Em relação a alguns assuntos e comportamentos, sou ainda um pouco ortodoxo, meio xiita. É por isso que eu condeno o novo comercial da cerveja Nova Schin. Nada contra o filme propriamente dito. Mas a mensagem transmitida não me desce redondo. Lá, existe uma tolerância dada a um espectador distraído que deixa o celular ligado na sala de cinema. Nem quero entrar no mérito dos motivos de tal desatenção, mas o afrouxamento implícito em relação ao respeito ao próximo é que me incomoda. Quando se fala em comunicação de massa, o tratamento e o efeito dado ao particular se alastra por metonímia ao conjunto. Ou seja, ali o subtexto diz que todo e qualquer espectador tem o direito de deixar o celular ligado. Afinal o freguês, aquele consumidor que se sente o dono do mundo, é quem sempre tem razão. Sou ainda do tempo das diligências.
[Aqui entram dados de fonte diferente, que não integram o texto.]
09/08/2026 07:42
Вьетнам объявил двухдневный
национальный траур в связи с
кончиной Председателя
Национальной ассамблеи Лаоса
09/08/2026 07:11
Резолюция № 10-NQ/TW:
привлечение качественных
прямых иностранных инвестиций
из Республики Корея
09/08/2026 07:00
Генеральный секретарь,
Neste exemplo específico, muito reticente quanto ao moderno, ao produto que se autodenomina "novo". Se para a companhia cervejeira de Itu pegar leve significa permitir sonoridade alheia no ambiente silencioso, conversar durante a sessão, chutar a cadeira da frente, passar o sinal vermelho e suavizar os pontos da escala etílica no exame do bafômetro, fico então do lado do bigodudo do faroeste. Antigo, poeirento, mal-humorado, mas que pelo menos tenta resgatar o desusado hábito do exercício da cidadania.
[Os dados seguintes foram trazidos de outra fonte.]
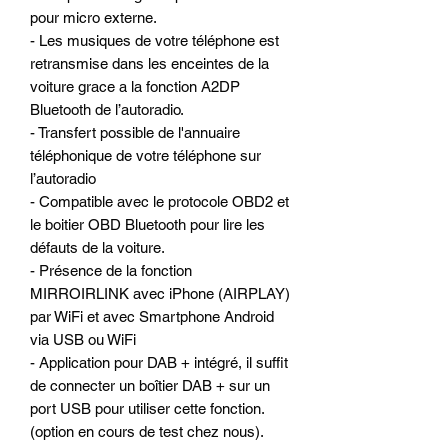
pour micro externe.
- Les musiques de votre téléphone est
retransmise dans les enceintes de la
voiture grace a la fonction A2DP
Bluetooth de l’autoradio.
- Transfert possible de l'annuaire
téléphonique de votre téléphone sur
l’autoradio
- Compatible avec le protocole OBD2 et
le boitier OBD Bluetooth pour lire les
défauts de la voiture.
- Présence de la fonction
MIRROIRLINK avec iPhone (AIRPLAY)
par WiFi et avec Smartphone Android
via USB ou WiFi
- Application pour DAB + intégré, il suffit
de connecter un boîtier DAB + sur un
port USB pour utiliser cette fonction.
(option en cours de test chez nous).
quinta-feira, 11 de setembro de 2008

Votem em mim

Conheçam um pouco mais da minha plataforma política no que se refere à Sétima Arte:
- Ingresso Único: com o pagamento de apenas uma entrada, pode-se assistir a vários filmes num período de 6 horas, em qualquer sala, respeitado o limite de 3 filmes neste período
- Ingresso Amigão: as mesmas condições acima, só que com período estendido para 10 horas (aos fins de semana)
- Fura-Muvuca: passagem subterrânea do Cinesesc até o Shopping Frei Caneca, a fim de evitar o demoradíssimo semáforo da Paulista X Augusta e o congestionamento dos lerdíssimos pedestres deste trecho
- Leve Café: café da manhã gratuito e obrigatório em todas as cabines de imprensa, sem distinção de distribuidora, qualidade do filme ou horário da sessão
- Estréia Garantida: multa diária às distribuidoras que atrasarem seus lançamentos em circuito em relação à data de estréia prometida
- Cinema 4D e 5D: intensos investimentos em pesquisa para o aprimoramento desta nova tecnologia
- CEU: programa de Responsabilidade Social, voltado ao ensino, treinamento e aperfeiçoamento da atividade crítica, no sentido de se fazer inclusão social, profissionalização e preparo para o mercado de trabalho. Obs.: o programa começa com o estágio de alfabetização, a quem interessar possa
- Controle de zoonoses: distribuição ampla e gratuita de focinheiras aos freqüentadores que têm o hábito de conversar durante a sessão
- Tropa de Elite: combate à pirataria e multa às distribuidoras que lançarem seus produtos diretamente para o DVD
- Exclusão Digital: projeto para banir toda e qualquer cópia exibida no formato digital, padrão Rain Networks
- Lei Cidade Limpa: dispensa comentários, quando o assunto são os critérios de lançamento nos cinemas

Ghost Wilker

Odeio novelas. Nada contra quem assiste ou quem encontra algo substancialmente aproveitável em termos de linguagem televisiva, mas me incluam fora disso, por favor. Ainda assim, foi inevitável ver o comercial da próxima novela da Globo, Três Irmãs. Que, ao que tudo indica, deve ser pra lá de capenga. E nada mais apropriado do que escalar o canastrão José Wilker para fazer o papel de um fantasma, um ex-marido que assombra a ainda viva esposa da soap opera. Wilker (o personagem dele mesmo) morreu e ainda não sabe. Aquela dislalia, aquela fala molenga e aquele olhar vítreo e ébrio para o infinito, em todos os seus últimos papéis (isso sem falar dos comentários durante a entrega do Oscar), são a prova viva (ou morta) de que a ginga malandra de outrora há de ser enterrada logo, logo, indo rumo ao cosmo encontrar o também artisticamente falecido Patrick Swayze do outro lado da vida de ator.